Mat. Res. vol.17  supl.1 São Carlos ago. 2014  Epub 09-Maio-2014 

Electrical percolation, morphological and dispersion properties of MWCNT/PMMA nanocomposites



Paulo Henrique da Silva Leite Coelho*; Marcel Silva Marchesin; Ana Rita Morales; Julio Roberto Bartoli

School of Chemical Engineering, University of Campinas – UNICAMP, Av. Albert Einstein, 500, CEP 13083-852, Campinas, SP, Brazil




Nanocomposites of poly (methyl methacrylate) (PMMA) and carbon nanotubes have a high potential for applications where conductivity and low specific weight are required. This piece of work concerns investigations of the level of dispersion and morphology on the electrical properties of in situ polymerized nanocomposites in different concentrations of multi-walled carbon nanotubes (MWCNT) in a PMMA matrix. The electrical conductivity was measured by the four point probe. The morphology and dispersion was analyzed by Transmission Electron Microscopy (TEM) and Small Angle X-ray Scattering (SAXS). The correlation between electrical conductivity and the MWCNT amount, presented a typical percolation behavior, whose electrical percolation threshold determined by power law relationship was 0.2 vol. (%) The exponent t from the percolation power law indicated the formation of a 3D network of randomly arranged MWCNT. SAXS detected that the structures are intermediate to disks or spheres indicating fractal geometry for the MWCNT aggregates instead of isolated rods. HR-TEM images allowed us to observe the MWCNT individually dispersed into the matrix, revealing their distribution without preferential space orientation and absence of significant damage to the walls.
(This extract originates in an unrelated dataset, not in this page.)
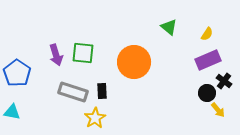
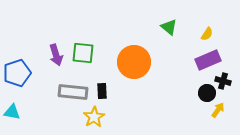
blue pentagon: rotated 20 degrees clockwise
black cross: moved 1 px left; rotated 21 degrees counterclockwise
gray rectangle: rotated 12 degrees counterclockwise
yellow arrow: rotated 105 degrees counterclockwise
yellow star: moved 1 px left, 1 px up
The combined results of SAXS and HR-TEM suggest that MWCNT into the polymeric matrix might present interconnected aggregates and some dispersed single structures.

Keywords: percolation, SAXS, carbon nanotubes, PMMA



1. Introduction

Electrically conductive particles, such as metallic powder, graphite, carbon black (CB) and carbon nanotubes (CNT) when added above a critical concentration into an insulating resin have been a useful method to produce conductive composites1.

Developing these conductive polymeric composites enables a number of applications previously limited to metals such as piezoelectric materials2, conducting adhesives3, tissues and antistatic materials4, electromagnetic shielding5 and chemical sensors6.

Some of these applications demand the preparation of electrical conductive Nano composites from insulating polymeric matrices modified by CNT. Unlike conventional spherical particles, carbon fibers or layered silicates, CNT are very lengthy Nano fillers with high values of aspect ratio (>1000) and surface area (>1000 m2/g). The application of such materials, however, has been limited by the strong Van Der Walls forces among the nanotubes surfaces, favoring the formation of agglomerates and poor dispersion states.

Since the discovery of carbon nanotubes by Iijima7 the scientific activities in this field have followed an exponential increase due to the remarkable physical properties of these carbon nanomaterials8,9.

CNT can be visualized as a graphen layer, essentially a single sheet of graphene, which has been rolled up to form a tube. For this reason CNT inherit has the chemical stability similar to the graphite.

In particular, some mechanical properties of carbon nanotube have been reported to be outstanding. For example, Young Modulus in the range of 1TPa compares to that of a diamond (1.2 TPa), while the tensile strength (40-50 GPa) is in the range of the steel8,10.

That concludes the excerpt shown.